* **EXERCISE**
Where an image occurs, skip it and print the rest of the records verbatim.

RECORD EXCERPTS START

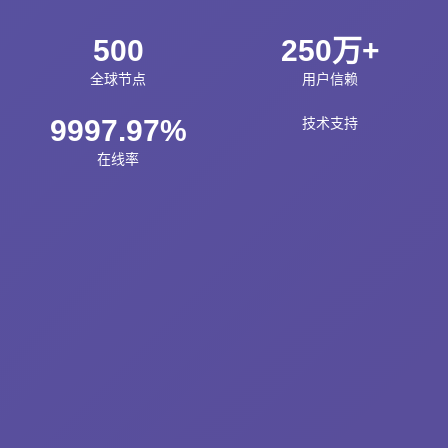
500
250万+
全球节点
用户信赖
9997.97%
技术支持
在线率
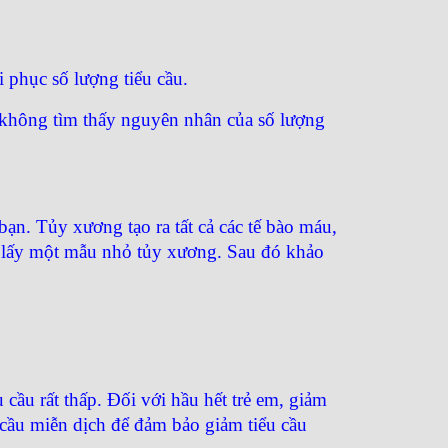
i phục số lượng tiểu cầu.
u không tìm thấy nguyên nhân của số lượng
ạn. Tủy xương tạo ra tất cả các tế bào máu,
để lấy một mẫu nhỏ tủy xương. Sau đó khảo
 cầu rất thấp. Đối với hầu hết trẻ em, giảm
u cầu miễn dịch để đảm bảo giảm tiểu cầu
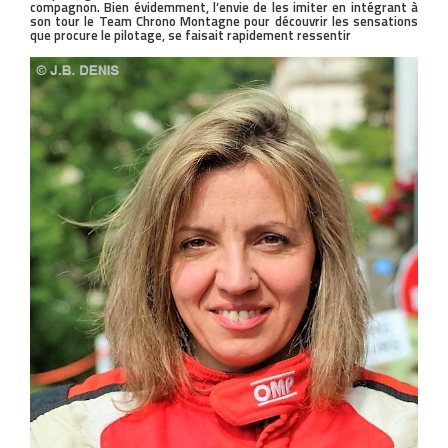
compagnon. Bien évidemment, l’envie de les imiter en intégrant à
son tour le Team Chrono Montagne pour découvrir les sensations
que procure le pilotage, se faisait rapidement ressentir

RECORD EXCERPTS END

* **WRITTEN RESPONSE**
500
250万+
全球节点
用户信赖
9997.97%
技术支持
在线率
i phục số lượng tiểu cầu.
u không tìm thấy nguyên nhân của số lượng
ạn. Tủy xương tạo ra tất cả các tế bào máu,
để lấy một mẫu nhỏ tủy xương. Sau đó khảo
 cầu rất thấp. Đối với hầu hết trẻ em, giảm
u cầu miễn dịch để đảm bảo giảm tiểu cầu
compagnon. Bien évidemment, l’envie de les imiter en intégrant à
son tour le Team Chrono Montagne pour découvrir les sensations
que procure le pilotage, se faisait rapidement ressentir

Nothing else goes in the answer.